◆ **Task details**:
Only lines holding the string "nach" are wanted; copy each one from the material.

◆ **Record excerpts**:

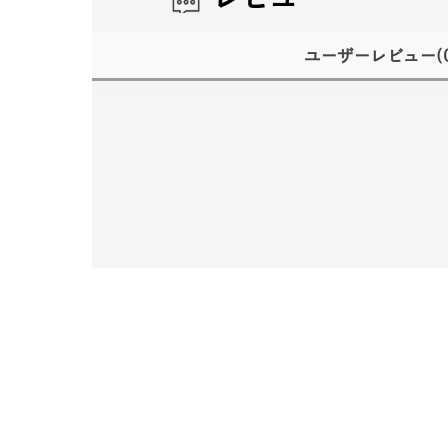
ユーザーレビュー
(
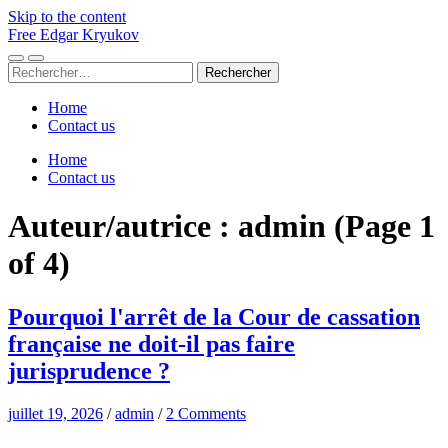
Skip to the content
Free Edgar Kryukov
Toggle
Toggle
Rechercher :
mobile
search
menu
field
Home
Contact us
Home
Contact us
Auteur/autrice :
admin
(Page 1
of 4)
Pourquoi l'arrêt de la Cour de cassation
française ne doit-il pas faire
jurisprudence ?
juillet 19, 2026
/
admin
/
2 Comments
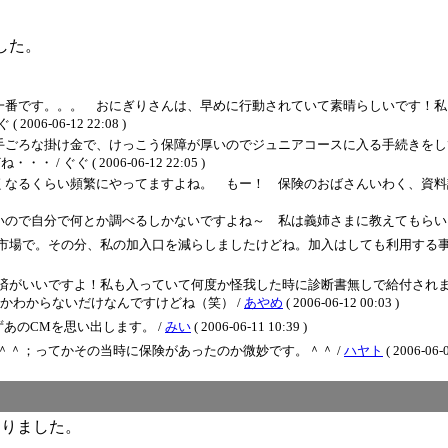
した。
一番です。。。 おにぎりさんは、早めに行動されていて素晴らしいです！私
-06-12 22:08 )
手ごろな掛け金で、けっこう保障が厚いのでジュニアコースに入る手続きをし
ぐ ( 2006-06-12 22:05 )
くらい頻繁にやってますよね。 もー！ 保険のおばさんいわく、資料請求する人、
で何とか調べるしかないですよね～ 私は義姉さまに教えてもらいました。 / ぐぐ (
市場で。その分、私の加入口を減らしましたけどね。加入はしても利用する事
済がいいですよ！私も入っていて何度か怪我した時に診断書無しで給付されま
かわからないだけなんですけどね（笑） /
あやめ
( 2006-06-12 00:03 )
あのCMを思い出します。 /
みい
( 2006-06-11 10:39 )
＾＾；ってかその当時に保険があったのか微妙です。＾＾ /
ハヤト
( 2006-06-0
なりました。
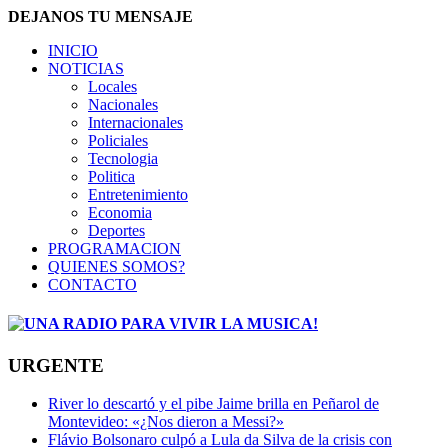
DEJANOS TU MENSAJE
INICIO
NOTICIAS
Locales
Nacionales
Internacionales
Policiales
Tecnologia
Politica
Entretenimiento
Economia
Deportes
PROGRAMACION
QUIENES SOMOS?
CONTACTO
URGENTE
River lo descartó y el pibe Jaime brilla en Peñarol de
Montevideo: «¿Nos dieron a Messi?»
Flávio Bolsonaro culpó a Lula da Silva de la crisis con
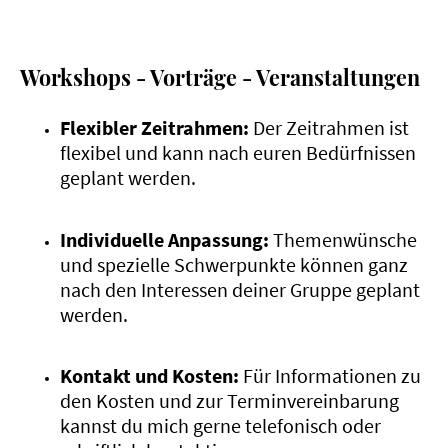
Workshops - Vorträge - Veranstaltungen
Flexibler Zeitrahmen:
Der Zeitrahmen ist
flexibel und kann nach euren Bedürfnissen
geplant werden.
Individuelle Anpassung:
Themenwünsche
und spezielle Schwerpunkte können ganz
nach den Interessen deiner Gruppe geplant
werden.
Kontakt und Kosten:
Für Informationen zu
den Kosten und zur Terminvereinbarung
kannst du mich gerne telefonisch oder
...
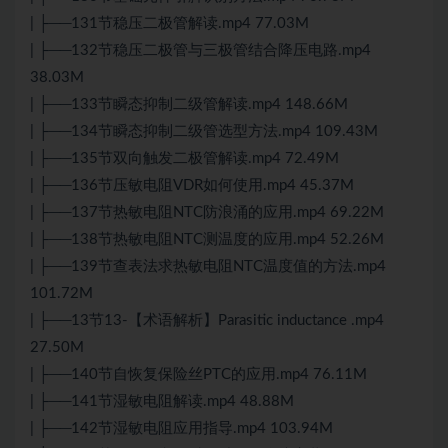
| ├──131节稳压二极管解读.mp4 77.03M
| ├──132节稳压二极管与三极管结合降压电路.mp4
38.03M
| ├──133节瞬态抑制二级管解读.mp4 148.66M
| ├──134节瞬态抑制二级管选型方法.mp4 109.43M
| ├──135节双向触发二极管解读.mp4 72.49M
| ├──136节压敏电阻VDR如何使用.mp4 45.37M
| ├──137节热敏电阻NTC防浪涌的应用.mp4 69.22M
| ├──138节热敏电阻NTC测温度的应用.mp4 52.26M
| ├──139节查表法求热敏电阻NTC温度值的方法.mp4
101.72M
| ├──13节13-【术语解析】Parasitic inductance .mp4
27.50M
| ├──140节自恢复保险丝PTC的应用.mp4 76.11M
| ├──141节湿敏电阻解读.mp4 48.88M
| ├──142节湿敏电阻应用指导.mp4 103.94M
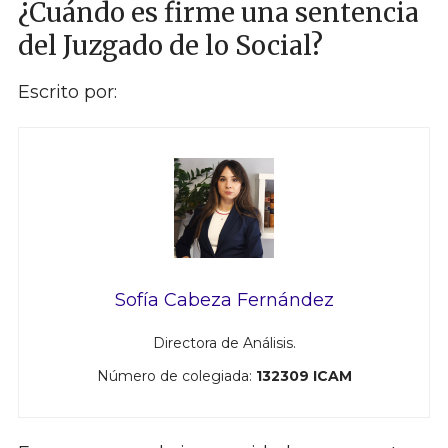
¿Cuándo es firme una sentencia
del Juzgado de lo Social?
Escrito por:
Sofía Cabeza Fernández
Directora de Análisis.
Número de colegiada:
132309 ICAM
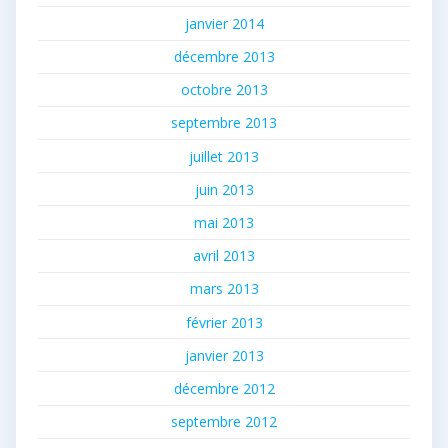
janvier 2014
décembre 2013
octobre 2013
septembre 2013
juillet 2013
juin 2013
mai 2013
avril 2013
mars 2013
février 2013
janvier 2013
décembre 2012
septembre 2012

◆ **Response area**:
flexibel und kann nach euren Bedürfnissen
nach den Interessen deiner Gruppe geplant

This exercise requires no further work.